- Task to complete -
Print each entry again exactly as written, and keep the pictures out.
** Source records follows **
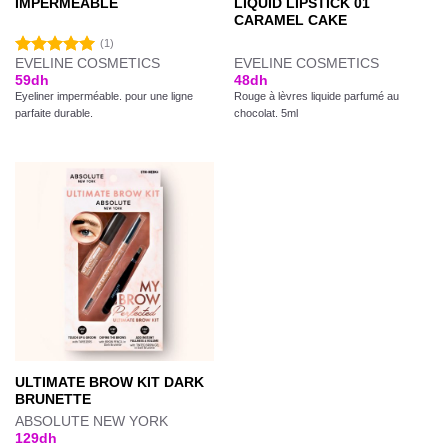
IMPERMÉABLE
LIQUID LIPSTICK 01
CARAMEL CAKE
(1)
EVELINE COSMETICS
EVELINE COSMETICS
Note
5.00
59
dh
48
dh
sur 5
Eyeliner imperméable. pour une ligne
Rouge à lèvres liquide parfumé au
parfaite durable.
chocolat. 5ml
ULTIMATE BROW KIT DARK
BRUNETTE
ABSOLUTE NEW YORK
129
dh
** End of Source records **
- Response to the exercise -
IMPERMÉABLE
LIQUID LIPSTICK 01
CARAMEL CAKE
(1)
EVELINE COSMETICS
EVELINE COSMETICS
Note
5.00
59
dh
48
dh
sur 5
Eyeliner imperméable. pour une ligne
Rouge à lèvres liquide parfumé au
parfaite durable.
chocolat. 5ml
ULTIMATE BROW KIT DARK
BRUNETTE
ABSOLUTE NEW YORK
129
dh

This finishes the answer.